Stélio Mondlane: Ela já está diferente. A boa-nova do prémio foi uma experiência comovente. Fê-la reformular os seus princípios. No domingo passado, levei o prémio à Igreja a fim de que fosse abençoado. No entanto, o aspecto importante de tudo é que a minha mãe me pediu desculpas diante da comunidade, expressando o seu arrependimento pelo facto de não ter facilitado a materialização da minha relação com a música.

O prémio

@Verdade: Que sensação experimentou quando anunciaram o seu nome, na qualidade de vencedor de uma das categorias do Ngoma 2013?

Stélio Mondlane: Na verdade, eu não estava à espera de receber este prémio. Quando chamaram o nome de Albino Mbié, para o prémio Revelação Masculino, esgotaram-se as minhas esperanças. É que ele também estava numa fase de descoberta – o que significa que éramos dois laureáveis na mesma categoria. Comentei com a minha namorada, ao meu lado, que estava a perder a esperança. No entanto, para meu espanto, logo a seguir, soou o meu nome como o vencedor do Prémio Melhor Canção. Foi uma experiência emocionante.

@Verdade: O que retrata a composição vencedora?

Stélio Mondlane: A música fala de um homem que ama muito a sua esposa, mas, por causa de determinados atritos no relacionamento, ele sofre – o que o move a fazer uma declaração de amor, na esperança de melhorar a situação relacional: “Eu amo-te. É a ti que escolhi. Casa-te comigo”.

 

O primeiro disco

@Verdade: A sua cara é nova no Ngoma Moçambique e, imediatamente, sagrou-se vencedor.

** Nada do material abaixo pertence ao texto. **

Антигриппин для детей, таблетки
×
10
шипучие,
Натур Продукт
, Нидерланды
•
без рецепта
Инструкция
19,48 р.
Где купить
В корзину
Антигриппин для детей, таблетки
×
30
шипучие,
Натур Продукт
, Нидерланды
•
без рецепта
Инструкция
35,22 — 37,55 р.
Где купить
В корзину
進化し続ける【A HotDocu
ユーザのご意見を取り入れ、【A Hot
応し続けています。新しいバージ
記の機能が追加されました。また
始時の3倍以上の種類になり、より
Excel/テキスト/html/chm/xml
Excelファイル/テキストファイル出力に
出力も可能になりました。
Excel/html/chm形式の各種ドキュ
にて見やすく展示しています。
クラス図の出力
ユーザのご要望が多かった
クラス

Stélio Mondlane: É verdade. Há pessoas que pensam que eu caí no Ngoma e, imediatamente, ganhei o prémio, mas eu vinha a trabalhar muito, mesmo antes de concorrer. Apareci tarde porque ao longo dos anos estava a construir a minha personalidade. Não quis alargar a esfera de actuação da minha música antes de criar uma base sólida. Acredito que essa postura contribuiu para o meu crescimento, pois não faço música por competição.

@Verdade: Quando irá publicar o seu primeiro álbum?

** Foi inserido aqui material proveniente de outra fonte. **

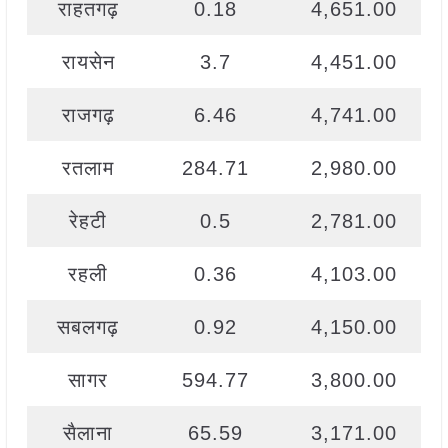
राहतगढ़
0.18
4,651.00
रायसेन
3.7
4,451.00
राजगढ़
6.46
4,741.00
रतलाम
284.71
2,980.00
रेहटी
0.5
2,781.00
रहली
0.36
4,103.00
सबलगढ़
0.92
4,150.00
सागर
594.77
3,800.00
सैलाना
65.59
3,171.00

Stélio Mondlane: O trabalho discográfico já esta quase pronto para ser publicado. Estamos a trabalhar para o efeito. No entanto, por causa das interrupções que tivemos, por causa das digressões com Stewart Sukuma, afastei-me um pouco do projecto. Presentemente, só faltam algumas finalizações em torno da capa para que, entre Junho e Julho, se lance o álbum.

@Verdade: Fale-nos sobre o álbum.

Stélio Mondlane: Chamar-se-á Mix Culture – o mesmo que mistura de culturas. Neste álbum pretendo incluir quase todos os ritmos de música africana ou moçambicana. Quero rebuscar o Afro-jazz moçambicano e o sul-africano, incluindo a Marrabenta e o Funk. Será constituído por 13 faixas musicais. @Verdade: Quem são os seus ídolos na música? Stélio Mondlane: É difícil definir porque – muito antes de actuar na área musical – escutava todos os estilos de música tocada por moçambicanos e estrangeiros.

@Verdade: O que vai fazer com o dinheiro do prémio?

Stélio Mondlane: Ainda não sei. Penso em investi-lo na minha carreira, comprando materiais indispensáveis na música.